When we discovered that idea, it felt really romantic, but also very sad and romantic at the same time. This whole thing is built on insecurity and on these broken people who can’t fully communicate with each other – its beautiful and sad and sweet.
Both you guys have these amazing women in your lives, played by Dakota Johnson and Adria Arjona. What was it like to work alongside those two?
They were incredible. Dakota is a force in her own right. She brings a presence that is just palpable, things orbit around her and she kind of orchestrates it. It’s an incredible foundation that you can play upon, so that you can have another character flailing around and she’s just stoic.
Adria really went for it with her character, and I love her performance and energy so much. She has the ability to be wildly comedic and deeply emotional — instantaneously switching back and forth, or just both at the same time. It’s a really rare quality, and when you put the camera on her, you’re drawn in. It’s remarkable.

The role of the son in the film is funny – how the adults fight over him and then other people on his behalf.

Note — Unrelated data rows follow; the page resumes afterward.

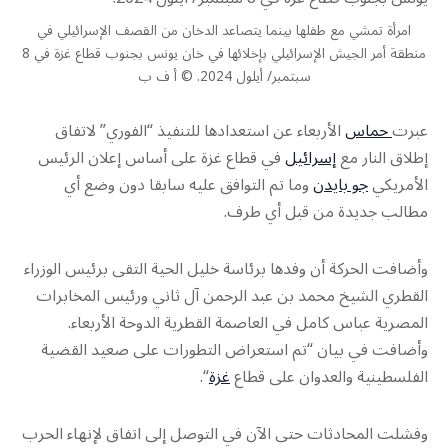
امرأة تمشي مع طفلها بينما يتصاعد الدخان من القصف الإسرائيلي في
منطقة أمر الجيش الإسرائيلي بإخلائها في خان يونس بجنوب قطاع غزة في 8
سبتمبر/ أيلول 2024. © أ ف ب
عبرت
حماس
الأربعاء عن استعدادها للتنفيذ “الفوري” لاتفاق
إطلاق النار مع
إسرائيل
في قطاع غزة على أساس إعلان الرئيس
الأمريكي
جو بايدن
وما تم التوافق عليه سابقا دون وضع أي
مطالب جديدة من قبل أي طرف.
وأضافت الحركة أن وفدها برئاسة‭‭ ‬‬خليل الحية‭‭ ‬‬التقى برئيس الوزراء
القطري الشيخ محمد بن عبد الرحمن آل ثاني ورئيس المخابرات
المصرية عباس كامل في العاصمة القطرية الدوحة الأربعاء.
وأضافت في بيان “تم استعراض التطورات على صعيد القضية
الفلسطينية والعدوان على قطاع
غزة
“.
وفشلت المحادثات حتى الآن في التوصل إلى اتفاق لإنهاء الحرب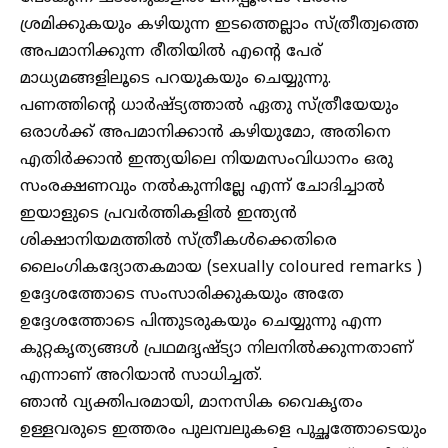
ശ്രമിക്കുകയും കഴിയുന്ന ഇടത്തെല്ലാം സ്ത്രീത്വത്തെ
അപമാനിക്കുന്ന രീതിയിൽ എന്റെ പേര്
മാധ്യമങ്ങളിലൂടെ പറയുകയും ചെയ്യുന്നു.
പണത്തിന്റെ ധാർഷ്ട്യത്താൽ ഏതു സ്ത്രീയേയും
ഒരാൾക്ക്‌ അപമാനിക്കാൻ കഴിയുമോ, അതിനെ
എതിർക്കാൻ ഇന്ത്യയിലെ നിയമസംവിധാനം ഒരു
സംരക്ഷണവും നൽകുന്നില്ലേ എന്ന് ചോദിച്ചാൽ
ഇയാളുടെ പ്രവർത്തികളിൽ ഇന്ത്യൻ
ശിക്ഷാനിയമത്തിൽ സ്ത്രീകൾക്കെതിരെ
ലൈംഗികദ്യോതകമായ (sexually coloured remarks )
ഉദ്ദേശത്തോടെ സംസാരിക്കുകയും അതേ
ഉദ്ദേശത്തോടെ പിന്തുടരുകയും ചെയ്യുന്നു എന്ന
കുറ്റകൃത്യങ്ങൾ പ്രഥമദൃഷ്ട്യാ നിലനിൽക്കുന്നതാണ്
എന്നാണ് അറിയാൻ സാധിച്ചത്.
ഞാൻ വ്യക്തിപരമായി, മാനസിക വൈകൃതം
ഉള്ളവരുടെ ഇത്തരം പുലമ്പലുകളെ പുച്ഛത്തോടെയും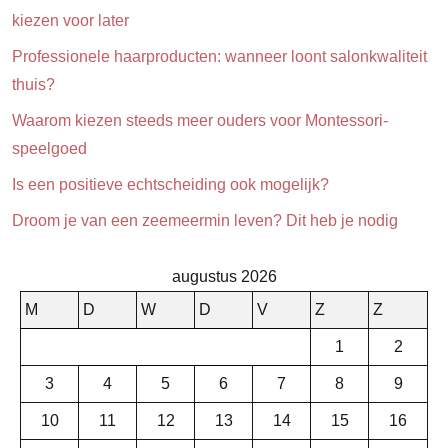
kiezen voor later
Professionele haarproducten: wanneer loont salonkwaliteit
thuis?
Waarom kiezen steeds meer ouders voor Montessori-
speelgoed
Is een positieve echtscheiding ook mogelijk?
Droom je van een zeemeermin leven? Dit heb je nodig
augustus 2026
M
D
W
D
V
Z
Z
1
2
3
4
5
6
7
8
9
10
11
12
13
14
15
16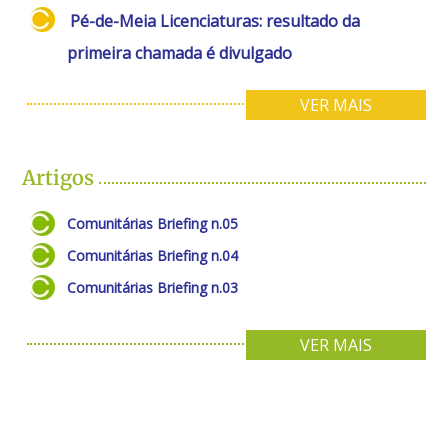
Pé-de-Meia Licenciaturas: resultado da
primeira chamada é divulgado
VER MAIS
Artigos
Comunitárias Briefing n.05
Comunitárias Briefing n.04
Comunitárias Briefing n.03
VER MAIS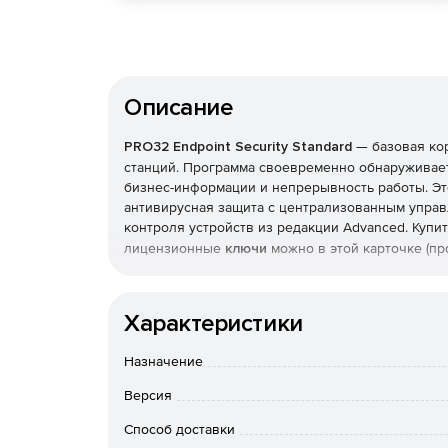
Описание
PRO32 Endpoint Security Standard
— базовая ко
станций. Программа своевременно обнаруживает
бизнес-информации и непрерывность работы. Эт
антивирусная защита с централизованным управ
контроля устройств из редакции Advanced. Купи
лицензионные
ключи
можно в этой карточке (пр
Что защищает и как
Характеристики
Реализована защита от вирусов, шпионских прог
также фильтрация почты и интернет-доступа. Т
Назначение
с эвристическим анализом, который выявляет н
Версия
Брандмауэр и экономичн
Способ доставки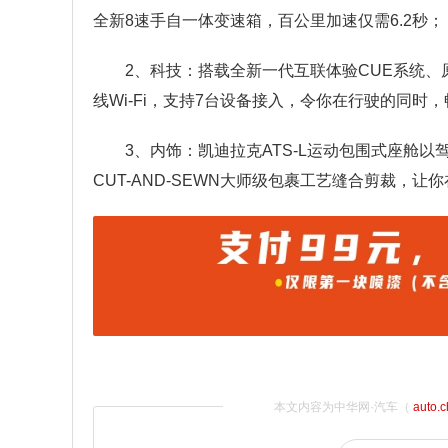
全新8速手自一体变速箱，百公里加速仅需6.2秒；
2、科技：搭载全新一代互联体验CUE系统、原装
线Wi-Fi，支持7台设备接入，令你在行驶的同时
3、内饰：凯迪拉克ATS-L运动包围式座舱
CUT-AND-SEWN大师级包裹工艺缝合剪裁，
本文内容为中华网·汽车（
auto.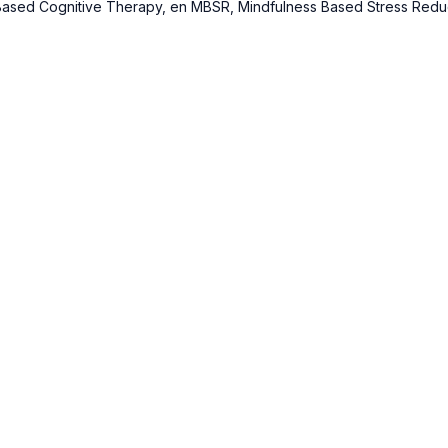
Based Cognitive Therapy, en MBSR, Mindfulness Based Stress Reduc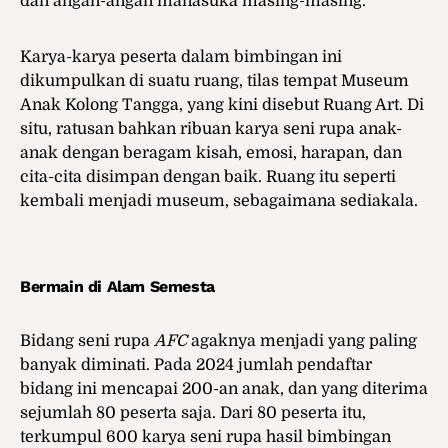
dan angan-angan manasuka masing-masing.
Karya-karya peserta dalam bimbingan ini
dikumpulkan di suatu ruang, tilas tempat Museum
Anak Kolong Tangga, yang kini disebut Ruang Art. Di
situ, ratusan bahkan ribuan karya seni rupa anak-
anak dengan beragam kisah, emosi, harapan, dan
cita-cita disimpan dengan baik. Ruang itu seperti
kembali menjadi museum, sebagaimana sediakala.
Bermain di Alam Semesta
Bidang seni rupa
AFC
agaknya menjadi yang paling
banyak diminati. Pada 2024 jumlah pendaftar
bidang ini mencapai 200-an anak, dan yang diterima
sejumlah 80 peserta saja. Dari 80 peserta itu,
terkumpul 600 karya seni rupa hasil bimbingan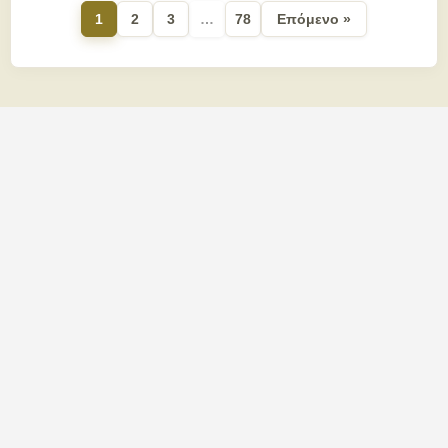
1
2
3
…
78
Επόμενο »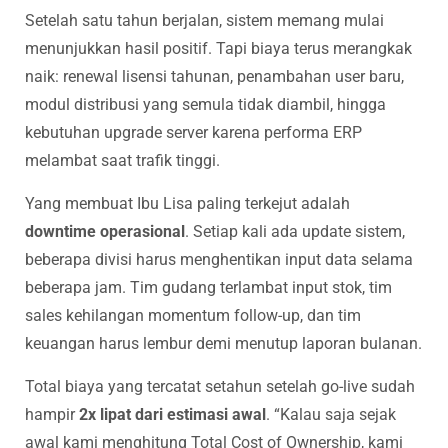
Setelah satu tahun berjalan, sistem memang mulai
menunjukkan hasil positif. Tapi biaya terus merangkak
naik: renewal lisensi tahunan, penambahan user baru,
modul distribusi yang semula tidak diambil, hingga
kebutuhan upgrade server karena performa ERP
melambat saat trafik tinggi.
Yang membuat Ibu Lisa paling terkejut adalah
downtime operasional
. Setiap kali ada update sistem,
beberapa divisi harus menghentikan input data selama
beberapa jam. Tim gudang terlambat input stok, tim
sales kehilangan momentum follow-up, dan tim
keuangan harus lembur demi menutup laporan bulanan.
Total biaya yang tercatat setahun setelah go-live sudah
hampir
2x lipat dari estimasi awal
. “Kalau saja sejak
awal kami menghitung Total Cost of Ownership, kami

Were you saying something about the effect of adult relationships on children?
We weren’t exploring anything with a particular point of view, but I think there’s a satirical element that feels rich and exciting. Inevitably, we are affected by our parents and our environment — the people who raise us and the people we grow up with. With everything going on in this movie, we know they’re not going to break this kid — he’s always going to be fine, even as he’s affected by the set of circumstances. This kid has a spark – he’s going to be brilliant in some way, but he also might end up in jail. At the end, you see him with his best friend and those two might end up being in the same situation — co-dependently stuck together!
Nicholas Braun has a great cameo at the end, and really has something quite deep to say about his own desire for connection.
I like characters in their late 30s who are finally confronting legacy. The Nick Braun character comes in for just a couple scenes and it’s a bit superficial at first, until all of a sudden you realise he’s living his own journey. Its a whole grand finale, a big reveal. You could fill in the backstory of this guy and what he’s gone through to get to this point and it would be brilliant.
You’ve spent time in Australia before. What are you squeezing in on this trip?
I had a nice swim over at Icebergs the other day which was a delight. I’ve been drinking some great coffee. This trip is a little too short to really do anything adventurous. I’ve been here a bunch in the past and I’ve been around a bit. I love it.
What about shooting a movie here?
Yeah, I would love that. The guy at the end of the movie is one of my closest mates, Nick Boshier. He and I have been writing a movie for a while, which maybe we should just finish and shoot here.
I would love to spend more time down under! It seems like a really incredible film community of artists and collaborators. I’ve heard the studios here are some of the best, I know they’ve shot some really big movies ups in Queensland. I’ve got to figure it out!